FCC Commissioner Anna Gomez Joins NAB Show 2026 Lineup

    0

    Almost one year to the day that she launched her First Amendment Tour, FCC Commissioner Anna Gomez will bring the latest in the debate over constitutional law, editorial independence, and press freedom to NAB Show 2026’s broadcast track.

    Gomez will lead “The First Amendment and Press Freedom in Today’s Media Landscape,” on Monday, April 20, from 11:30a to 12:30p in room N254LMR as part of the Broadcast Management and Monetization Conference.

    Joining her will be Wall Street Journal Staff Reporter Joe Flint, Stand Together Vice President of Legal Strategy Casey Mattox, American Enterprise Institute Nonresident Senior Fellow Clay Calvert, Reporters Committee for Freedom of the Press Senior Staff Attorney Mara Gassmann, and Foundation for Individual Rights and Expression Chief Counsel Robert Corn-Revere.

    The panel’s central questions of what role government should play in addressing public concerns about news content, when oversight becomes overreach, and whether the distinct legal standards applied to broadcasters still make sense in today’s media landscape arrive at a moment when Gomez has been among the most vocal critics of the direction the FCC is headed under Chairman Brendan Carr.

    Gomez has used nearly every public platform available to her over the past year to sound the alarm, including NAB Show 2025, where she told a packed room that parallel efforts against DEI programs, public broadcasters, and editorial decisions constituted “an absolute pattern of censorship and control.”

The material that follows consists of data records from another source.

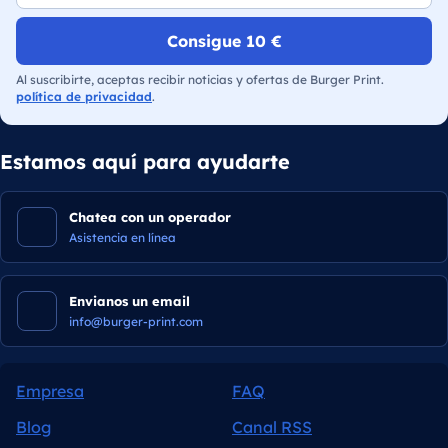
Consigue 10 €
Al suscribirte, aceptas recibir noticias y ofertas de Burger Print.
política de privacidad
.
Estamos aquí para ayudarte
Chatea con un operador
Asistencia en línea
Envianos un email
info@burger-print.com
Empresa
FAQ
Blog
Canal RSS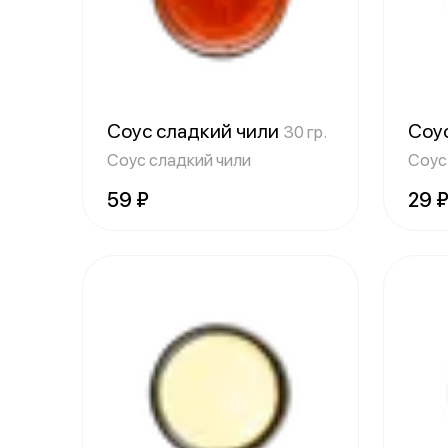
Соус сладкий чили
Соу
30 гр.
Соус сладкий чили
Соус
59 ₽
29 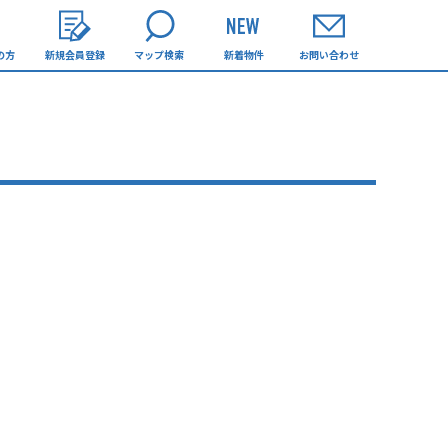
の方
新規会員登録
マップ検索
新着物件
お問い合わせ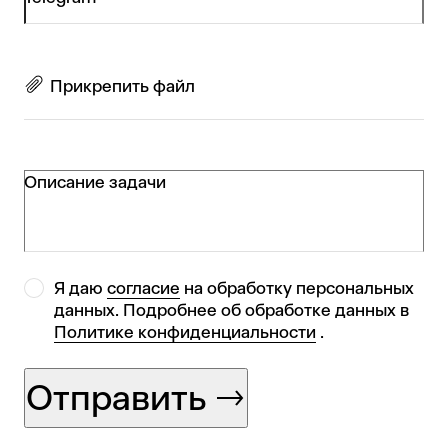
Прикрепить файл
Описание задачи
Я даю
согласие
на обработку персональных
данных. Подробнее об обработке данных в
Политике конфиденциальности
.
Отправить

    The timing of Gomez’s appearance carries another edge, as NAB lobbyists met with Gomez’s staff just last week on a separate issue, delivering fresh audience and revenue data in a renewed push to eliminate the local radio ownership caps she has most publicly and repeatedly opposed. At a congressional oversight hearing in January, she warned that broadcast ownership caps serve a structural democratic function: “The caps ensure that we have multiple voices in every market.”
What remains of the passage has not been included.